◆ **Directions for this task**
Leave out the pictures and repeat every record exactly.

[Records contained in a dataset]
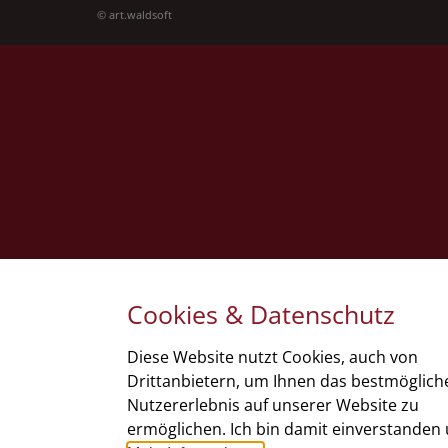
©
art.waldsoft
Cookies & Datenschutz
Diese Website nutzt Cookies, auch von
Drittanbietern, um Ihnen das bestmöglich
Nutzererlebnis auf unserer Website zu
ermöglichen. Ich bin damit einverstanden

◆ **Reply**
©
art.waldsoft
Cookies & Datenschutz
Diese Website nutzt Cookies, auch von
Drittanbietern, um Ihnen das bestmöglich
Nutzererlebnis auf unserer Website zu
ermöglichen. Ich bin damit einverstanden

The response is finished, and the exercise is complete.